Try floor presses, plank presses, or single-point presses. - Try some crawls as a modification – crawls are often good for shoulder pain relief and work similar muscle groups (pecs, deltoids, triceps)
Bear crawls, sideways crawls, and inchworms fit the bill here.
- Use Presses Instead of Rows – If all else fails, try presses instead of rows.
Try the seal row, chest row, one-arm dumbbell row, or any other rowing style.
As you read through, you’ll find that the first step to help reduce pain is to slow down your reps or slightly increase your rep range for the day. It would be great if this solved the problem. That’s all the modifications you need.
If this doesn’t work for you, then you need to modify it. I’ve made a handy dandy infographic below to help you figure out the process below:
You’ll try the leftmost column first and see if you can find any modifications that are well tolerated. If not, you’ll move on to the exercises in between. If none of the exercises are working, replace the lifting workout for the day with a rowing workout at the end.

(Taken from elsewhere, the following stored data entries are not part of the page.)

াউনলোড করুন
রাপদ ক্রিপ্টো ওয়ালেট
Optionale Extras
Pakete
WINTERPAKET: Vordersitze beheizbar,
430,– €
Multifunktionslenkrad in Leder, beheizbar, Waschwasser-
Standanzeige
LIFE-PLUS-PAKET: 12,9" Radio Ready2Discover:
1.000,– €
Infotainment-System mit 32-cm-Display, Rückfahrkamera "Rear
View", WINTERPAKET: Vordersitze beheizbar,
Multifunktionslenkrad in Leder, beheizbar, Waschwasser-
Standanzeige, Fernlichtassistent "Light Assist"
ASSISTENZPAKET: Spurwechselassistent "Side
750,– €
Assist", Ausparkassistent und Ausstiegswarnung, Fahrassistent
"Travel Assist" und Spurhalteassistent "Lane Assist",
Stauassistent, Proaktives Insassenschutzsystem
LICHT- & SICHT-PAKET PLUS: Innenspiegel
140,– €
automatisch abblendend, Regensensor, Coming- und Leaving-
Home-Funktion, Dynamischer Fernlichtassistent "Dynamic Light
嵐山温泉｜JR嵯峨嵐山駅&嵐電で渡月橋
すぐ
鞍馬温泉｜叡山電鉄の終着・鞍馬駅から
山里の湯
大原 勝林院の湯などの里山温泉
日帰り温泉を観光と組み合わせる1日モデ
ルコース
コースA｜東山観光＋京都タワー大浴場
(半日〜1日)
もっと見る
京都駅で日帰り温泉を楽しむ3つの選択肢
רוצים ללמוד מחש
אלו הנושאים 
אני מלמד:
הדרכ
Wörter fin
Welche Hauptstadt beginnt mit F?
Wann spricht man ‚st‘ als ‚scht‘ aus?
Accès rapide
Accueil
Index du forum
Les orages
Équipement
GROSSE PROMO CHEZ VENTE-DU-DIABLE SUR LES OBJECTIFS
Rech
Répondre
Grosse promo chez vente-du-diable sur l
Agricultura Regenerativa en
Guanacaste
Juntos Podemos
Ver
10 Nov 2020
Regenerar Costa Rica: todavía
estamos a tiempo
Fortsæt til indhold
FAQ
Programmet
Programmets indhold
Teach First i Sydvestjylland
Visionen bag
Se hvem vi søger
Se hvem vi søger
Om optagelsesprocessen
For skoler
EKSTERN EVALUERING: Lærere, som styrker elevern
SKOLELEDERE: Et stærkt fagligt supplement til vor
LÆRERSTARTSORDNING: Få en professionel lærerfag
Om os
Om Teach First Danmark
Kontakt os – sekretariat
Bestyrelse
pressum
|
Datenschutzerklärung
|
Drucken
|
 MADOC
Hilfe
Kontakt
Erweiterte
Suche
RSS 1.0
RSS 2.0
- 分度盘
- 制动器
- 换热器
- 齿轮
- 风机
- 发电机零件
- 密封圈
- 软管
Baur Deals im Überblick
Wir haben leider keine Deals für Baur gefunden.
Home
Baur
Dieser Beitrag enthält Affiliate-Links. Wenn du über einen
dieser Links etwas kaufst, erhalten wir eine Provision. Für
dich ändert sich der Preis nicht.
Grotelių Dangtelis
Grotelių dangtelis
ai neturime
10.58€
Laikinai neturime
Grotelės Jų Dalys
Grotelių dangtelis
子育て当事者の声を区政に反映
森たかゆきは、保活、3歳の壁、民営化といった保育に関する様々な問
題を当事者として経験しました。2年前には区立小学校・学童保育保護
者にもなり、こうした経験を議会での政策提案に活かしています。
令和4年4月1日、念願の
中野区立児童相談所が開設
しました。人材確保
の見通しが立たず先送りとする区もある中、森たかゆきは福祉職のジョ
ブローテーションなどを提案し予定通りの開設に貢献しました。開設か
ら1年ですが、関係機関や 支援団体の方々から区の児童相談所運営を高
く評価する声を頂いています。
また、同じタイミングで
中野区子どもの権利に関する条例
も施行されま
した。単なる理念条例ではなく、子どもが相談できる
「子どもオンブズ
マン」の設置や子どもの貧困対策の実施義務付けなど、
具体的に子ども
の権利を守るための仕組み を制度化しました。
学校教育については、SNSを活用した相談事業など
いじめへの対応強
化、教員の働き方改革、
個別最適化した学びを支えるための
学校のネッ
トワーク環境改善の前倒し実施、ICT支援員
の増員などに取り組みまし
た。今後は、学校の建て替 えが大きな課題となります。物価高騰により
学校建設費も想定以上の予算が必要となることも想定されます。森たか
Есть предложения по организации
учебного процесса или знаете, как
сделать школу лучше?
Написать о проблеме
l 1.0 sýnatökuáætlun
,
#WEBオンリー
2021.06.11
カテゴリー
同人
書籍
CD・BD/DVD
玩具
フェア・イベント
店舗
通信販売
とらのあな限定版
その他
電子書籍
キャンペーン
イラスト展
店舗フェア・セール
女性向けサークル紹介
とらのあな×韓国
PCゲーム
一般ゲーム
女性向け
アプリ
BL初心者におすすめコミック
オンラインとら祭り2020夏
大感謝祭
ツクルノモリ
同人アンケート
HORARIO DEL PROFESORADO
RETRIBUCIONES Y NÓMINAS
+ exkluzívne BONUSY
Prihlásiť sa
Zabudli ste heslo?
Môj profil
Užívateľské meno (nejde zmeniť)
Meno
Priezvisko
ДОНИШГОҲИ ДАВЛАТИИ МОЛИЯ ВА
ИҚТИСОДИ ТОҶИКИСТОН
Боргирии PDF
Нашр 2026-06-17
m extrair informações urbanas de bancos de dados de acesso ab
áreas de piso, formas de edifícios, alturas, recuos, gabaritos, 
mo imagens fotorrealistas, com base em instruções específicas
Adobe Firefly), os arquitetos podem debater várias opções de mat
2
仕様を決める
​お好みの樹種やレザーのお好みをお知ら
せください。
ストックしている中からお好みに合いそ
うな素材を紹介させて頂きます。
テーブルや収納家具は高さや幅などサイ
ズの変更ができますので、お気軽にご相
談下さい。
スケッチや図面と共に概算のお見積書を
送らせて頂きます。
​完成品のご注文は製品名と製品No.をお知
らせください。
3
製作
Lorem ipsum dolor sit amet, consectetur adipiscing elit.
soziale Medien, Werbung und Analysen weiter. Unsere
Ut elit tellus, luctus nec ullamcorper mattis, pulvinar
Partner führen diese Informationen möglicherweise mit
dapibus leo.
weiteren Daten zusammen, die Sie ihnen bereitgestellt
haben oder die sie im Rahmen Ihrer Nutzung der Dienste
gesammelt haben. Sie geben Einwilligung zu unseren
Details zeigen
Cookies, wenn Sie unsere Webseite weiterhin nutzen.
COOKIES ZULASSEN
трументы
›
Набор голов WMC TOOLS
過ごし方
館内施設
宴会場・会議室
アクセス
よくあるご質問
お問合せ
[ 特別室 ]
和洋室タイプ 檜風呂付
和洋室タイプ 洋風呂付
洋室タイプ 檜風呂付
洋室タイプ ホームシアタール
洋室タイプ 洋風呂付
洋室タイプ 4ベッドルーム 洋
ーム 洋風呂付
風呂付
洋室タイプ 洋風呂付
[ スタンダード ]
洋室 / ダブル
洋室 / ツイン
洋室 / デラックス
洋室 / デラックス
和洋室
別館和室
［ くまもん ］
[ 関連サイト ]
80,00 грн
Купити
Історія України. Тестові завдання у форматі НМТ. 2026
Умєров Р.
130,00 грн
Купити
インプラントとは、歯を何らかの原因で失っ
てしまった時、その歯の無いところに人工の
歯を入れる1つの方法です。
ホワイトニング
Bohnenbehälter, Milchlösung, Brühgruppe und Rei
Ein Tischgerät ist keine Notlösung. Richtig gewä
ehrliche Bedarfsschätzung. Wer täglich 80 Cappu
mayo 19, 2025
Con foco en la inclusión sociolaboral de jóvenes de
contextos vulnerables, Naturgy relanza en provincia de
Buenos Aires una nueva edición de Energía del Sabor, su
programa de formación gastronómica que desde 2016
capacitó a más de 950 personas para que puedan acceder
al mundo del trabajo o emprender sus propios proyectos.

Now you have a working plan.
My general advice for recovery is to initially avoid exercises that are not well tolerated, and once the pain feels better, slowly return to the initially painful exercise.
For our example athlete above, they might just be in pain on a particular day, and the next week the bench press is pain-free and he can go back to his normal program. If this is the case, great, you’ve got your patient back in action.
However, this is not always the case. You may end up having to modify your bench press for a few weeks (or months) and slowly go back to steps until you can now bench press pain-free again. Everyone is different when it comes to pain and injury.
So you’ve got a simple plan for helping your patients with shoulder pain during the bench press.
Want to work with fitness athletes?
If you’re looking to work with more bodybuilders, those who want to get out of pain and get back into the gym, then you’ll want to check out our online courses on bodybuilding recovery.
In this comprehensive class, we’ll show you everything you need to know to master basic moves like the squat, deadlift, and press so you can fully understand why you get injured and how you can help people avoid injuries in the future. Plus, it’s worth 10.75 CEUs.